Can be used with domain parallelization but not state parallelization.
The algorithm is defined in Giraud et al., Computers and Mathematics with Applications 50, 1069 (2005).
- mgs:
Modified Gram-Schmidt (MGS) orthogonalization.
Can be used with domain parallelization but not state parallelization.
The algorithm is defined in Giraud et al., Computers and Mathematics with Applications 50, 1069 (2005).
- drcgs:
Classical Gram-Schmidt orthogonalization with double-step reorthogonalization.
Can be used with domain parallelization but not state parallelization.
The algorithm is taken from Giraud et al., Computers and Mathematics with Applications 50, 1069 (2005).
According to this reference, this is much more precise than CGS or MGS algorithms. The MGS version seems not to improve much the stability and would require more communications over the domains.
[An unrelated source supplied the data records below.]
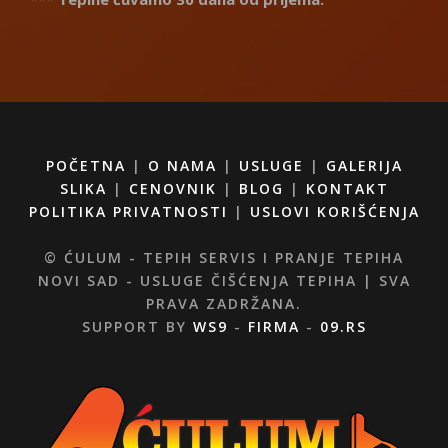
POČETNA
|
O NAMA
|
USLUGE
|
GALERIJA
SLIKA
|
CENOVNIK
|
BLOG
|
KONTAKT
POLITIKA PRIVATNOSTI
|
USLOVI KORIŠĆENJA
© ĆULUM - TEPIH SERVIS I PRANJE TEPIHA
NOVI SAD - USLUGE ČIŠĆENJA TEPIHA | SVA
PRAVA ZADRŽANA.
SUPPORT BY
WS9
-
FIRMA
-
09.RS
Name SubspaceDiagonalization
Section SCF::Eigensolver
Type integer
Default standard
Selects the method to perform subspace diagonalization. The
default is standard, unless states parallelization is used,
when the default is scalapack.
Note that this variable is not parsed in the case of the evolution eigensolver.
Options:
- none:
No subspace diagonalization. WARNING: this will generally give incorrect results.
- standard:
The standard routine. Can be used with domain parallelization but not
state parallelization.
- scalapack:
State-parallelized version using ScaLAPACK. (Requires that
Octopus was compiled with ScaLAPACK support.)